As autoridades admitiram em 2023 problemas por falta de divisas para importar 100% dos produtos da cesta básica que são distribuídos a preços subsidiados, através de mecanismos de racionamento, aos 11 milhões de cubanos.

Enquanto isso, segundo cifras oficiais, a produção agropecuária caiu 35% entre 2019 e 2023.

Em fevereiro, Cuba solicitou pela primeira vez apoio ao Programa Mundial de Alimentos (PMA) da ONU para garantir o abastecimento de leite às crianças, depois de anunciar que não poderia completar as porções desse mês.

No início do ano, as autoridades também tiveram dificuldades para entregar pão, devido ao atraso dos barcos com trigo que Cuba compra no exterior e a avarias em quatro dos cinco moinhos que existem no país.

Isso só permitiu a produção de pouco mais de um terço da demanda total do país.

Embora a capital não sofra os longos apagões que afetam o restante das províncias, para muitos os alimentos chegam a conta-gotas.

“Vêm de pouquinho em pouquinho, um quilinho hoje e, dentro de X dias, outro quilinho […] Temos problemas com os alimentos”, diz Aracely Hernández, de 73 anos e moradora de Bacuranao, uma população da periferia de Havana.

Essa aposentada conta que recebe 1.500 pesos de pensão (pouco mais de 300 reais no câmbio oficial) e que um pacote de frango lhe custa 3.000 pesos fora do sistema de racionamento. “É preciso economizar e pedalar porque tudo está muito caro”, lamenta.

– ‘Ruptura do pacto social’ –

Desde 2021, as lojas privadas também vendem leite, pão, frango e outros produtos básicos, mas seu preço é muito alto em relação ao salário médio.

Em sua pior crise econômica em três décadas, a ilha registra uma escalada inflacionária.
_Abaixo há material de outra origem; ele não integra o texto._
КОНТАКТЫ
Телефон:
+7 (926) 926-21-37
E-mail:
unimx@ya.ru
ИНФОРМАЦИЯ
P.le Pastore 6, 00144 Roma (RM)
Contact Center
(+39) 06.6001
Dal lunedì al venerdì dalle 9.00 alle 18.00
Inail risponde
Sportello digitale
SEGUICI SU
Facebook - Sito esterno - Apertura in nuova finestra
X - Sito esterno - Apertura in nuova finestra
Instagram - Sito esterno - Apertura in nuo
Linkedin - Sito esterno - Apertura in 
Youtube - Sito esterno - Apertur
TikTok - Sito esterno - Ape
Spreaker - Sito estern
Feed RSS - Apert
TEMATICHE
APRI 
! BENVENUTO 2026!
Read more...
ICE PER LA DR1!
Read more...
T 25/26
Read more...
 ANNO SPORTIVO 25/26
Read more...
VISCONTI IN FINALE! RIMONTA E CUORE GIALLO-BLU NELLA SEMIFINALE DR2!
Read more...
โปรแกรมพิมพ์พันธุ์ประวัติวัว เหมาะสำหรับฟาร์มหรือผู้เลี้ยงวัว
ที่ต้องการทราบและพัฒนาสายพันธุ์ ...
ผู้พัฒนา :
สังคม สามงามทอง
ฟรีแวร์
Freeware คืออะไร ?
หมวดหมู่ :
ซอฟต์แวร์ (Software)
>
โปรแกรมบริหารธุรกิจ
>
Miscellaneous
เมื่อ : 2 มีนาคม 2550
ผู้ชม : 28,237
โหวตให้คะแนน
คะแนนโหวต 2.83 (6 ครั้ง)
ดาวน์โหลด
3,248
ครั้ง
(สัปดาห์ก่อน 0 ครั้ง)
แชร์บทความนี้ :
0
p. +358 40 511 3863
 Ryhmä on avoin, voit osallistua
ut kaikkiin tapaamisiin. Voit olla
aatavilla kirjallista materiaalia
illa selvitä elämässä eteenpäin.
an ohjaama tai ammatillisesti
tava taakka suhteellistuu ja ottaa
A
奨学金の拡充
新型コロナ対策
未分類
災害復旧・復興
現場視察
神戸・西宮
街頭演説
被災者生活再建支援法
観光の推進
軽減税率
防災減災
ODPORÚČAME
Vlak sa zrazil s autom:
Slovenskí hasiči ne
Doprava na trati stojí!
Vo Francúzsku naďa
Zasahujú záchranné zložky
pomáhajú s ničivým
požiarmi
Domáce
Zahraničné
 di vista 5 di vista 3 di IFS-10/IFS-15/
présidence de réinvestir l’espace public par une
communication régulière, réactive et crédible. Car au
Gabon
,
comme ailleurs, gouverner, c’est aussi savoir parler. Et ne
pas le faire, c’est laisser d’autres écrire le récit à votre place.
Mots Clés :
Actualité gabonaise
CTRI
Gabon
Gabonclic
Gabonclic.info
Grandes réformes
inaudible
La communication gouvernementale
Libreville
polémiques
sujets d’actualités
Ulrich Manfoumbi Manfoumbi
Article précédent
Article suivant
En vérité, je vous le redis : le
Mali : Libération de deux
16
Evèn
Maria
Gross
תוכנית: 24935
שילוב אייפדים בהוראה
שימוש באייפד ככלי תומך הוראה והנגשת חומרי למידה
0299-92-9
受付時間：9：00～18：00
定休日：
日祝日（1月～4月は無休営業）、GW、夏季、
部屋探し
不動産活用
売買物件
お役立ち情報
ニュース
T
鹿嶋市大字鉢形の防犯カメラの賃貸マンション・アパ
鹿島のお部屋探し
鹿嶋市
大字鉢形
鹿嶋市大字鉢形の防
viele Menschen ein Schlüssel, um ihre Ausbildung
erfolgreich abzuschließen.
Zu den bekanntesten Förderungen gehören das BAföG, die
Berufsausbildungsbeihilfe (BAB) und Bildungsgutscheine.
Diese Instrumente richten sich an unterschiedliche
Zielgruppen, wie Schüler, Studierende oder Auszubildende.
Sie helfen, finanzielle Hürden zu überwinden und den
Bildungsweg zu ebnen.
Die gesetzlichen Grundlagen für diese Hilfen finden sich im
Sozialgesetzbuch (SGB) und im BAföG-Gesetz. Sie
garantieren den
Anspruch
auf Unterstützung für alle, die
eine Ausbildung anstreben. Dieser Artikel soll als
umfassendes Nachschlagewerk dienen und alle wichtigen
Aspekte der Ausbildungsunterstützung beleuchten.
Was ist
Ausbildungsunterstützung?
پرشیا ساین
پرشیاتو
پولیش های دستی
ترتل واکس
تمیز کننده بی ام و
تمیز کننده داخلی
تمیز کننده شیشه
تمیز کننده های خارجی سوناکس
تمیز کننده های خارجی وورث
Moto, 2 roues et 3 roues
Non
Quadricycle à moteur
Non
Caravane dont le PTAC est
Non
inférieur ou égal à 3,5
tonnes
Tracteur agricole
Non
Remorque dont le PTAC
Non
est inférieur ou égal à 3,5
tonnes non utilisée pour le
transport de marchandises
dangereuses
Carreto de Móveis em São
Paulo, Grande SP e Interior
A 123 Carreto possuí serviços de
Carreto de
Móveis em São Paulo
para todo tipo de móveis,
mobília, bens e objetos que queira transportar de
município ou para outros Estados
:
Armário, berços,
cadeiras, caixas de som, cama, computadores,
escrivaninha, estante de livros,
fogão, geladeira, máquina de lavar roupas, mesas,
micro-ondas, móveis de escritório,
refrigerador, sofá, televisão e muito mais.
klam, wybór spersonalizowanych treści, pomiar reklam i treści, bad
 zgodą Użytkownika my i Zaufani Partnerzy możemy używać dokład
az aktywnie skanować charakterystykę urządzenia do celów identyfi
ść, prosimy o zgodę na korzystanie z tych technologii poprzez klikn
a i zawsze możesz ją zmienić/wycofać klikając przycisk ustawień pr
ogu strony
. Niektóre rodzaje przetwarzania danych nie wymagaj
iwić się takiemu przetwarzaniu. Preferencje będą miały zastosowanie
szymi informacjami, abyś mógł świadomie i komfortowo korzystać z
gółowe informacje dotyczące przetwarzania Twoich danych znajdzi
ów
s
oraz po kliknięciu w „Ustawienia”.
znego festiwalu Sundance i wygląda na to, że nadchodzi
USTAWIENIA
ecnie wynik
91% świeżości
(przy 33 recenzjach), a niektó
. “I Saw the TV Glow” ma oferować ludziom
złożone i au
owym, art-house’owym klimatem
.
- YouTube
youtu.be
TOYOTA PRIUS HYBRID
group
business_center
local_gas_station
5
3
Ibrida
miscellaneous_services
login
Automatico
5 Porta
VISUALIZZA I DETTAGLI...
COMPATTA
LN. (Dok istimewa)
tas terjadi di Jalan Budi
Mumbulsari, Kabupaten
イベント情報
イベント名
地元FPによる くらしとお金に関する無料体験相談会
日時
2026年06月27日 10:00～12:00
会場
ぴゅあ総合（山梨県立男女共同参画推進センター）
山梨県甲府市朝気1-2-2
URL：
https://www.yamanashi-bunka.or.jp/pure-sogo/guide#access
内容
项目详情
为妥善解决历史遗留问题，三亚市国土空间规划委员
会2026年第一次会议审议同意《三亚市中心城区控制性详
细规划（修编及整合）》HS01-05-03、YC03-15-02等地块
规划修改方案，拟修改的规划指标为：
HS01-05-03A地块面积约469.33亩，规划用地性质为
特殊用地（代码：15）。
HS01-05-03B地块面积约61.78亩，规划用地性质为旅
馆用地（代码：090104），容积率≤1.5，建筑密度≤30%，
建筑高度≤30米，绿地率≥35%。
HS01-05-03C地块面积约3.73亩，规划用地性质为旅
Em 2021, os preços dispararam 70%, em 2022, 39%, e em 2023, 30%, níveis não vistos pelos cubanos desde o triunfo da revolução em 1959.

Para Arturo López-Levy, pesquisador associado à escola de Estudos Internacionais na Universidade de Denver, a exacerbação das sanções de Washington dificulta todos os esforços de Cuba. Contudo, considera que “o governo cubano optou por um sistema muito hostil às estruturas do mercado” e que “o modelo está em crise”.

O governo “tenta pregar uma moral de qualidade igualitária que não pode sustentar”, acrescenta.

“O que há por trás dos protestos? Fundamentalmente escassez e uma ruptura do pacto social” entre a população e o governo comunista.

Esse pacto não pode se sustentar no passado, afirma López-Levy, referindo-se às primeiras décadas da revolução, quando Cuba tinha condições de vida melhores graças ao forte apoio que recebia da extinta União Soviética.